48 yaşında.
5 çocuğu var.
En büyük çocuğu evli; onun da iki çocuğu var.
10 kişi aynı evde yaşıyorlar.
Ev bir oda, bir salon…

Esnaflık yapıyor.
Ne bulsa onu satıyor.
Diyar diyar, şehir şehir geziyor.
İki kızı var, ikisi de okuyor.
Çocuklarının biri özürlü...
Diğer iki evladı da esnaflık yapıyor.
Ne bulsa, onu satıyor.
Kimi gün kemer, kimi gün sünger…

“Senin haberini yapayım” dedim.
İstemedi.
“Benim kimseye müdanam yok” dedi.
“Ben kendimi reklam etmem” dedi.
“Şartlar ne olursa olsun” dedi:
“Şükür halimize!”

Ve ekledi:
“Şimdi eve varacağım.
Bir yaşındaki torunumu kucağıma alacağım.
Bir de hanıma diyeceğim ki:
Şöyle güzel bir çay demle.
Bugün de böyle bitti, yarın bir olsun hele…”

Bir hanede 10 kişi yaşıyorlar ve bulduklarını yiyorlar.
Bizlerse yemek beğenmiyoruz.
Tabaklar gidiyor, tabaklar geliyor; ne yiyeceğimize karar veremiyoruz.
Esnaflık yapıyor, ne bulsa onu satıyor, sabahtan akşama kadar koşturup duruyor.
Bizlerse işlerimizi beğenmiyoruz, hep daha iyisini, daha kazançlısını, daha az zahmetlisini istiyoruz.
Bir oda bir salon evde yaşıyor, otobüs tepelerinde çileli yolculuklar yapıyor.
Bizlerse arabalarımızın modelini, evimizin yerini ve büyüklüğünü beğenmiyoruz.
Ailesinin reisi olmakla, torununun dedesi olmakla, helal lokma yemekle övünüyor.
Bizlerse makam beğenemiyoruz.
Acaba meclis üyesi mi olsam, belediye başkanı mı, milletvekili mi diye düşünüyoruz.
Bir dönem mi olsun, iki dönem mi, üç dönem mi diye hesap yapıyoruz.
Daha iyi yerlere kapak atmak, daha güzel şehirlere tayin olmak, daha forslu mevkilere ulaşmak için havada sekiz takla atıyor, haşmetli büyüklerin paçasından düşmüyoruz!

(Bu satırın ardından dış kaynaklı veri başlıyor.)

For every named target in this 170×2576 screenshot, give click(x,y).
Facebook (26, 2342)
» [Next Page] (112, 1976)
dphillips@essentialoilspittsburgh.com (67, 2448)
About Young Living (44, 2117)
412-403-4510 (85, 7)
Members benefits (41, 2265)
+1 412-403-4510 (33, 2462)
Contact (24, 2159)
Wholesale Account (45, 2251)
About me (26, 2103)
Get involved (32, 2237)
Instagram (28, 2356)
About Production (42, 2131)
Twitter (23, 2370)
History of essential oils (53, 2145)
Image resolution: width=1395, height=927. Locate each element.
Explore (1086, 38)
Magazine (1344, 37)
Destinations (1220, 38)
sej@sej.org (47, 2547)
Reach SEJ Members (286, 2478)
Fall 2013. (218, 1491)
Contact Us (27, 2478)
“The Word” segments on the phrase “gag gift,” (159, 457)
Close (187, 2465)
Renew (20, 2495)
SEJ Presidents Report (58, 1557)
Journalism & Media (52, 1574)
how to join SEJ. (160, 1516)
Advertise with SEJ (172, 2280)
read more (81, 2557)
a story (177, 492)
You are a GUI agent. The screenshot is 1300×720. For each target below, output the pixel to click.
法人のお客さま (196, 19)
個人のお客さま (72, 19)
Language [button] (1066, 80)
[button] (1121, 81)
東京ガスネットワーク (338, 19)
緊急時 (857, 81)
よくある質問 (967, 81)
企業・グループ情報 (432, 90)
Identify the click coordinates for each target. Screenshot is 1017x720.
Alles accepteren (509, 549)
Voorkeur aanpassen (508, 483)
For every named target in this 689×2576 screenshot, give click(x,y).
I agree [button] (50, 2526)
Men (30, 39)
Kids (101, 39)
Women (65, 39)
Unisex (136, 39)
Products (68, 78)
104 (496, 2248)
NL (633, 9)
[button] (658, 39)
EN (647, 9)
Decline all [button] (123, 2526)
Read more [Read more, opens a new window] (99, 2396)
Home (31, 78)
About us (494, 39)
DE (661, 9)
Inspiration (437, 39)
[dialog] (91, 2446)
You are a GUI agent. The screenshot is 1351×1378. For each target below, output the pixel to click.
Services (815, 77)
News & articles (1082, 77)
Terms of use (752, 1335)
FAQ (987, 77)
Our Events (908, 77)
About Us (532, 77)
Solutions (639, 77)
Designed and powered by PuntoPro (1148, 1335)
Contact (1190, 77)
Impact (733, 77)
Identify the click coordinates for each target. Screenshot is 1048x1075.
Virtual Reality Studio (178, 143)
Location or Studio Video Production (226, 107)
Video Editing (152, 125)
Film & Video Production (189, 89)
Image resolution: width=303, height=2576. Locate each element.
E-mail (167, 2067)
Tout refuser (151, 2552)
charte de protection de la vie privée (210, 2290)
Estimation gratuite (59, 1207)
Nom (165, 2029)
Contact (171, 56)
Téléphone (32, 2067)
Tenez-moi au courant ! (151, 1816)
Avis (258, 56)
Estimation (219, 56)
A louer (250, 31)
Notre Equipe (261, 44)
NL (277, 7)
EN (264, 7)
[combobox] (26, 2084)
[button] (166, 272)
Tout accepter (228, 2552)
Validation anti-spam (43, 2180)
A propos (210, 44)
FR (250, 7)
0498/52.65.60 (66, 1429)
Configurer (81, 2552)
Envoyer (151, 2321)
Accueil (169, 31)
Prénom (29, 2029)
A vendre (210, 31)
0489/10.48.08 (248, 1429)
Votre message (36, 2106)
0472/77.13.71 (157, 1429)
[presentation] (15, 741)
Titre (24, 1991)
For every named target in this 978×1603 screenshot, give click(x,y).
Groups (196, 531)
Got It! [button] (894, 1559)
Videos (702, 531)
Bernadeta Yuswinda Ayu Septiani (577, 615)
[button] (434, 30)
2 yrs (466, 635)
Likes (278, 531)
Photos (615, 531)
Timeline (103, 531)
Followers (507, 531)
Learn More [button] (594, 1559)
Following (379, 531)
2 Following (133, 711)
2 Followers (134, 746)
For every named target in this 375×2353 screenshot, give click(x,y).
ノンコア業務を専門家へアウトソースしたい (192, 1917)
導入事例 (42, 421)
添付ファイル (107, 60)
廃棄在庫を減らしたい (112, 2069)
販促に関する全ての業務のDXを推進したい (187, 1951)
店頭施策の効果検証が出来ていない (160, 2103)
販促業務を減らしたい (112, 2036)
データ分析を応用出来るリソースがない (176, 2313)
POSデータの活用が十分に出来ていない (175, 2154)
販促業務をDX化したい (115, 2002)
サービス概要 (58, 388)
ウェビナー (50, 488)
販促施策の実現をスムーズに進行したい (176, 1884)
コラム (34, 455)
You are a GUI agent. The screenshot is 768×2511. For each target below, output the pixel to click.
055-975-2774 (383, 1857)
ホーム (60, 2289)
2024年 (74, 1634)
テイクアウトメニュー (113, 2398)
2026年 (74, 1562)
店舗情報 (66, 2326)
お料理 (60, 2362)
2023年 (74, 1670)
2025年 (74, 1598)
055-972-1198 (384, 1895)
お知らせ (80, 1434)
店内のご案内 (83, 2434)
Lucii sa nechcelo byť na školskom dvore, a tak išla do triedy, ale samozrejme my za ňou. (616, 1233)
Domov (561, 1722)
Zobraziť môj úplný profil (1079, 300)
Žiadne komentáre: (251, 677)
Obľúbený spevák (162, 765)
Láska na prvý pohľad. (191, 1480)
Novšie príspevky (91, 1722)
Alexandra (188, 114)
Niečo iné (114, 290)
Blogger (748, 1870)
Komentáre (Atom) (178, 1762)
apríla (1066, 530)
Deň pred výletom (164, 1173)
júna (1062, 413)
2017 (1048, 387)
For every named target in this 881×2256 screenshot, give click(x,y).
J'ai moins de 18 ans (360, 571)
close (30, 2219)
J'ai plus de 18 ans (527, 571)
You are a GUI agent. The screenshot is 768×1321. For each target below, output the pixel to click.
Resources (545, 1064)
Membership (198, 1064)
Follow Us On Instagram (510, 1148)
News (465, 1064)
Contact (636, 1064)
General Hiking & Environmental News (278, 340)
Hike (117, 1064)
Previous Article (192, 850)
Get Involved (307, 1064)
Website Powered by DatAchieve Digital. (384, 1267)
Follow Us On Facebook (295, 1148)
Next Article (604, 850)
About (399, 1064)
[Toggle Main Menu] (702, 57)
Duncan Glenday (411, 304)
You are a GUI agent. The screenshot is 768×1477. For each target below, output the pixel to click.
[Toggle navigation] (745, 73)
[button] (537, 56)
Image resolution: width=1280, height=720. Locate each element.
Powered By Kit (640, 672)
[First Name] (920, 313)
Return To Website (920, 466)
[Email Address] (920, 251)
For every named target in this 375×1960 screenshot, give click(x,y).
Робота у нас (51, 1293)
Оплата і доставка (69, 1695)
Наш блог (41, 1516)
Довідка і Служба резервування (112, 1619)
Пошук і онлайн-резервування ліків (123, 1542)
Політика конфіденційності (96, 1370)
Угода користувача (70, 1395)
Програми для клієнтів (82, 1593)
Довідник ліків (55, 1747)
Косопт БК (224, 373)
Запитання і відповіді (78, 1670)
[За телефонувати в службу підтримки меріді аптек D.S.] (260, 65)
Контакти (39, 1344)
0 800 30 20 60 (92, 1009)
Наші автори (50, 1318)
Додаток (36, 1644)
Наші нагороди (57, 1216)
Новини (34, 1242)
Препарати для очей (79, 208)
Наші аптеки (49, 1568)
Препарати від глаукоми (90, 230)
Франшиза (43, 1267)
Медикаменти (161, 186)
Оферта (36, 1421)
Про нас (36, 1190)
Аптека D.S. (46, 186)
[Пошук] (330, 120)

Bir hanede 10 kişi yaşıyorlar.
Yine de mutlular, her şeye rağmen hallerine şükrediyorlar.
Hırsızlığa, arsızlığa tevessül etmeden, kimseden himmet beklemeden, şekeri suya düşürmeden hayatlarını idame ettiriyorlar.
Bizler ise koca kâinatta tek başımızayız...
Burnumuzun ucunu dahi göremiyoruz!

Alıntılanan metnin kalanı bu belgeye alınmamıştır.